A decisão veio um dia após a entrega das alegações finais de todos os réus, na quarta-feira (13). No mesmo dia, o relator Alexandre de Moraes liberou o processo para julgamento e solicitou que Zanin definisse a data.
Durante as sessões, os ministros votarão pela condenação ou absolvição dos acusados e, em caso de condenação, fixarão as penas. O julgamento começará com a leitura do relatório de Moraes, que deve recapitular todas as provas colhidas ao longo da investigação.
Na sequência, o procurador-geral da República, Paulo Gonet, ou um representante do Ministério Público, fará a sustentação oral. Depois, será a vez da defesa, iniciando pelo tenente-coronel Mauro Cid — delator no processo — e prosseguindo em ordem alfabética.
Somente após as sustentações, Moraes apresentará seu voto, sugerindo condenação ou absolvição de forma individualizada e indicando a pena correspondente para cada réu.

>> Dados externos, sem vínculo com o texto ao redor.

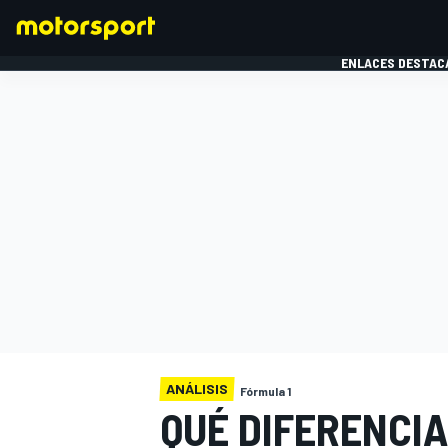
ENLACES DESTAC
FÓRMULA 1
MOTOG
ANÁLISIS
Fórmula 1
QUÉ DIFERENCIA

Caso seja condenado, Bolsonaro poderá receber mais de 40 anos de prisão, mas a execução da pena não será imediata. Pela lei, o cumprimento só começa após o trânsito em julgado, ou seja, quando se esgotam todas as possibilidades de recurso.
Nas alegações finais, a maioria dos réus apontou supostas violações processuais e cerceamento de defesa, como a dificuldade para analisar todo o material disponibilizado, questionamentos à delação premiada de Cid e inclusão tardia de fatos. Também alegaram parcialidade de Moraes e fragilidade nas provas apresentadas pela PGR.
Já a Procuradoria-Geral da República reiterou o pedido de condenação de todos os envolvidos, destacando o papel central de Bolsonaro na tentativa de ruptura democrática. Segundo Gonet, desde o recebimento da denúncia pela Primeira Turma e a abertura da ação penal, foram reunidas diversas provas que sustentam a responsabilização dos acusados.